Skip to main content

AI Agent Communication

Multi-agent coordination, agent-to-user streaming, tool-call relay, and human-in-the-loop interventions — all over the same WebSocket protocol.

Why over HTTP?

HTTP is request-response. AI agents need to:

  • Receive without polling — a researcher agent waiting for the next sub-task shouldn't poll a queue every second.
  • Stream long-running work — tool calls, intermediate findings, partial reasoning steps need to flow back to the user in real time, not after the agent's done.
  • Coordinate without a central queue — agents talk to each other directly via channels (planner ↔ researchers ↔ writer), without staging through a backend message bus.
  • Tolerate long idle periods — agents are connected for the lifetime of a workflow run, often minutes to hours.

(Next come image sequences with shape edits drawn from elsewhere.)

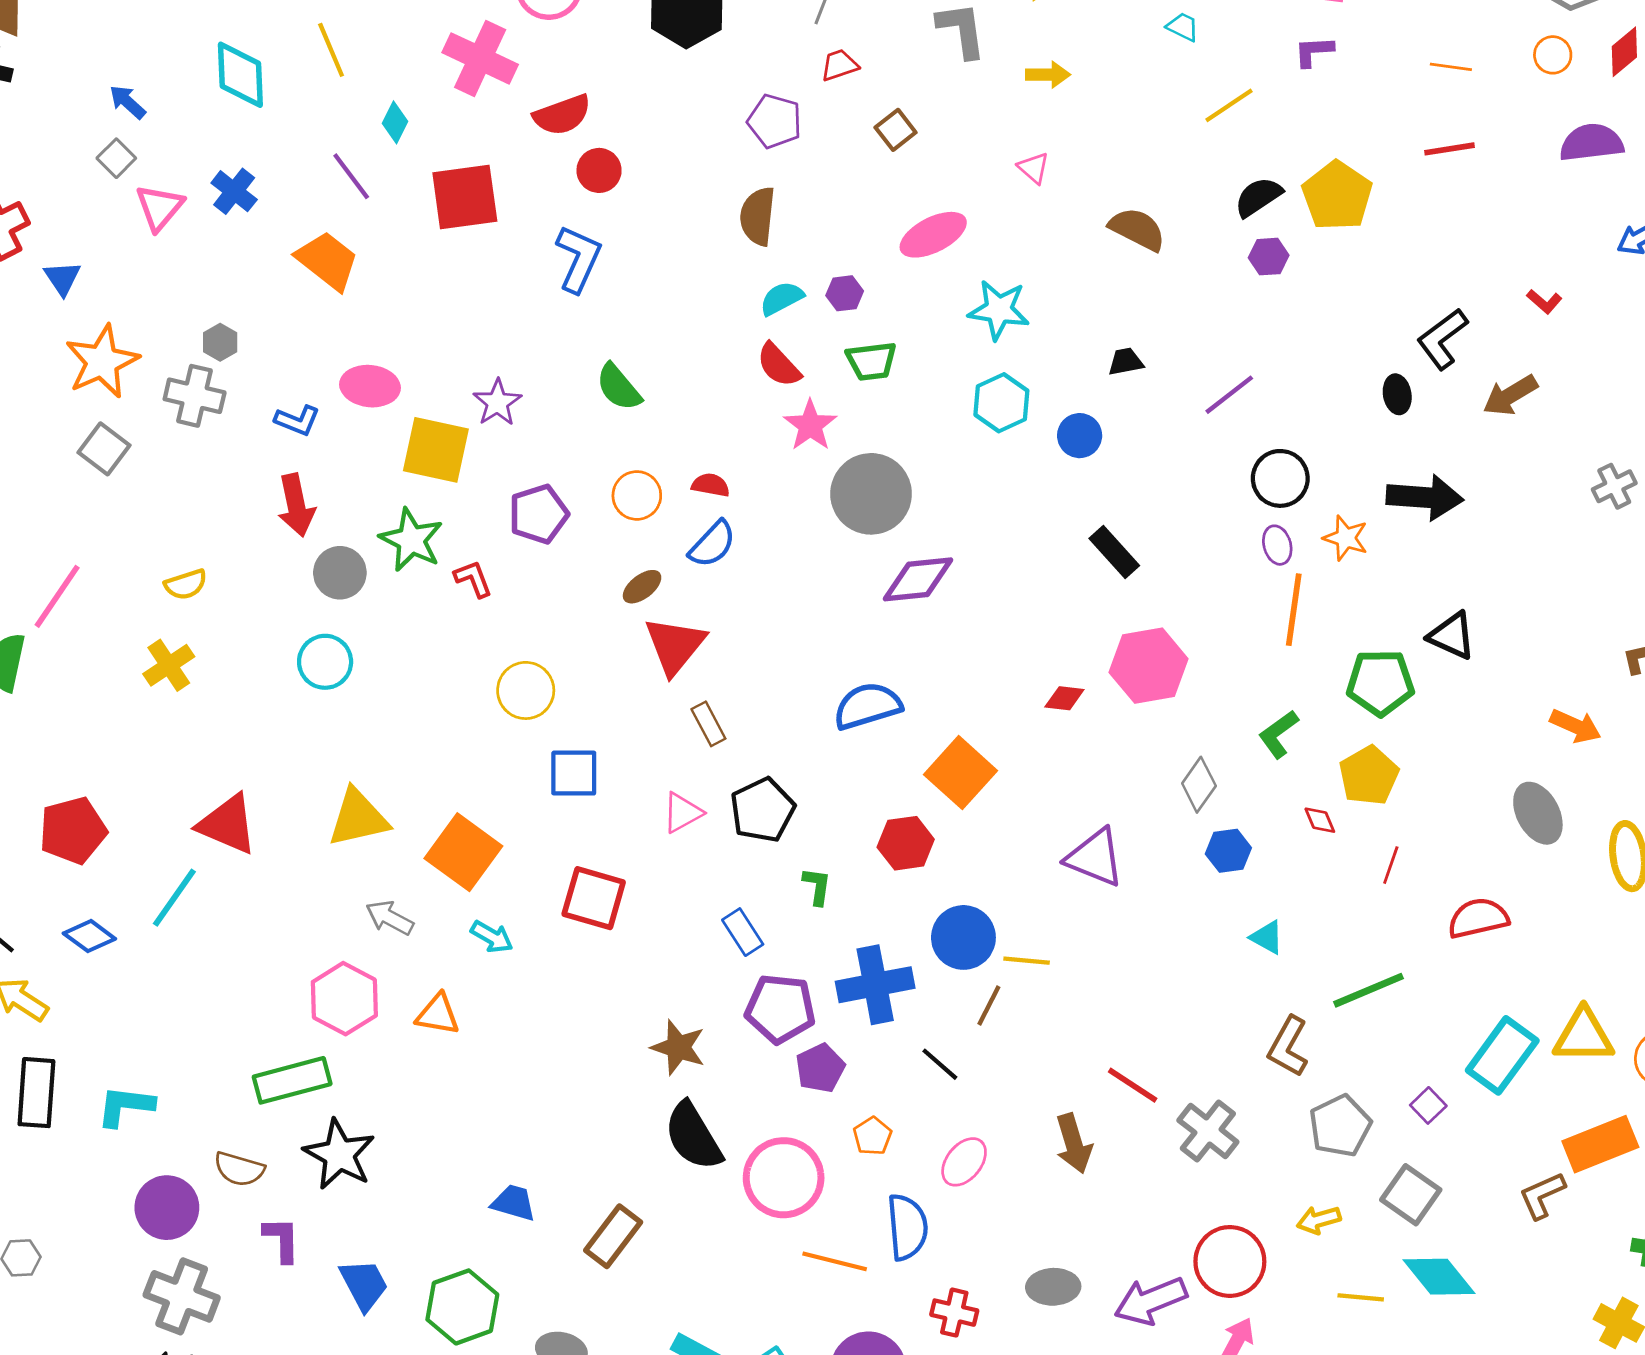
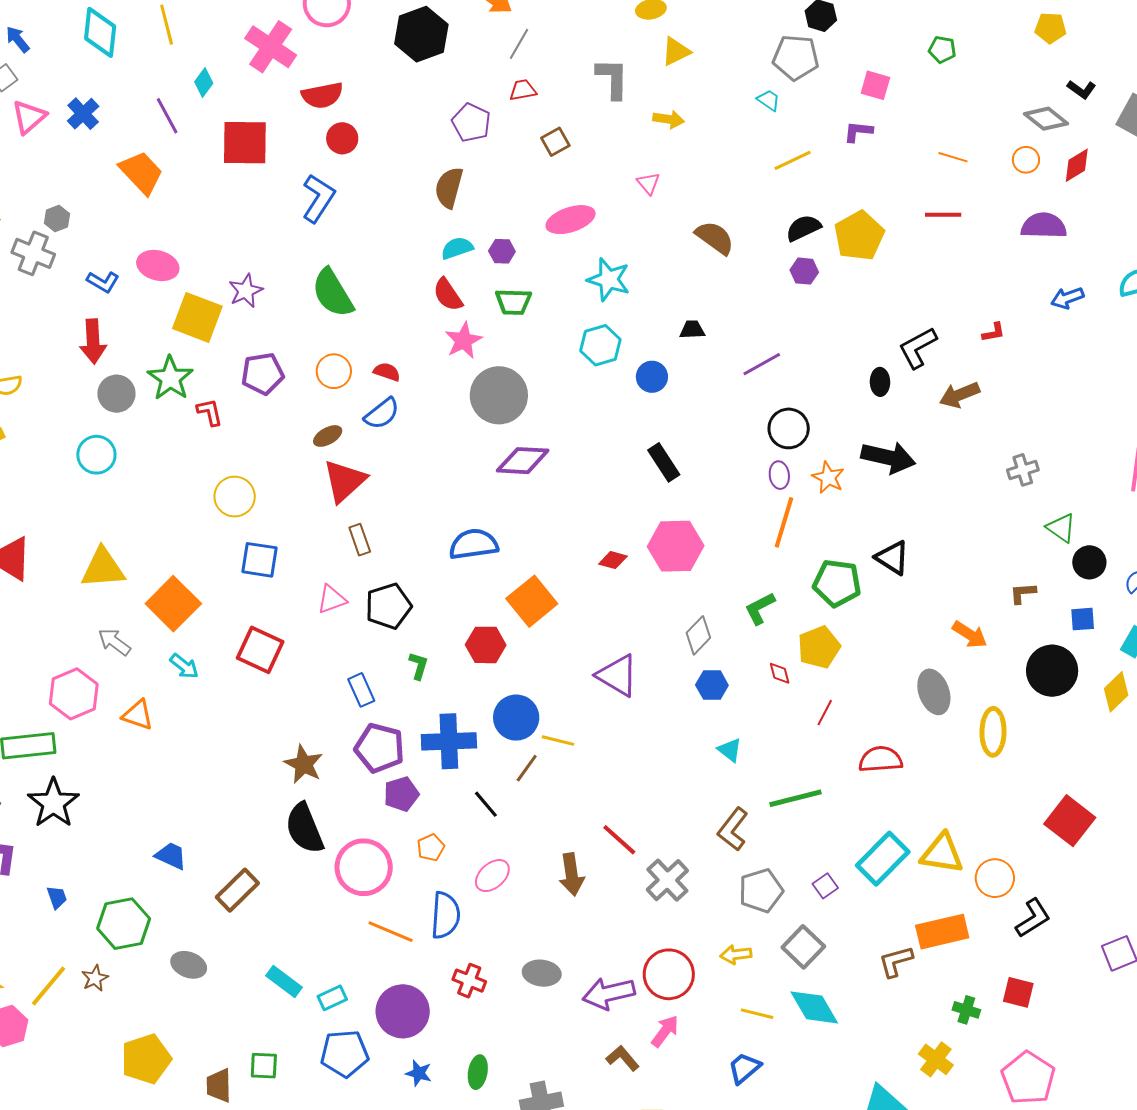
red L-shape: (1544, 301) -> (994, 332), turned -60
green semicircle: (619, 387) -> (333, 293), size x1.4
blue trapezoid: (364, 1285) -> (57, 897), size x0.6

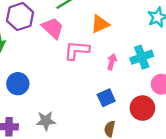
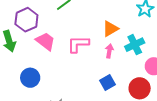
orange triangle: (100, 24) -> (110, 29), moved
pink trapezoid: (53, 28) -> (46, 41), moved

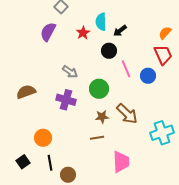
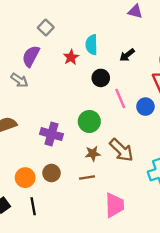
black arrow: (120, 31) -> (127, 55), moved
gray arrow: (70, 72) -> (19, 80), moved
brown circle: (68, 175) -> (51, 173), moved

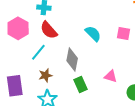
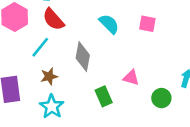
green rectangle: (81, 85) -> (104, 96), moved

WebSocket + channels handles all four. HTTP doesn't.

Topologies

Pattern A — Planner fans out to specialists

                   ┌──────────┐
│ Planner │
└─────┬────┘
│ publish: subtask

┌──────────────────────────────────┐
│ workflows/run-xyz/subtasks │ ← channel
└────┬───────────┬───────────┬─────┘
│ │ │
▼ ▼ ▼
┌──────────┐ ┌──────────┐ ┌──────────┐
│Researcher│ │ Writer │ │ Reviewer │
└─────┬────┘ └─────┬────┘ └─────┬────┘
│ │ │
└────────────┼────────────┘
│ send (direct): finding

┌──────────┐
│ Planner │ ← same instance
└──────────┘
  • Subtasks broadcast on workflows/run-xyz/subtasks so any researcher can pick one up.
  • Findings return via send (direct) to the planner — 1:1, no fan-out cost.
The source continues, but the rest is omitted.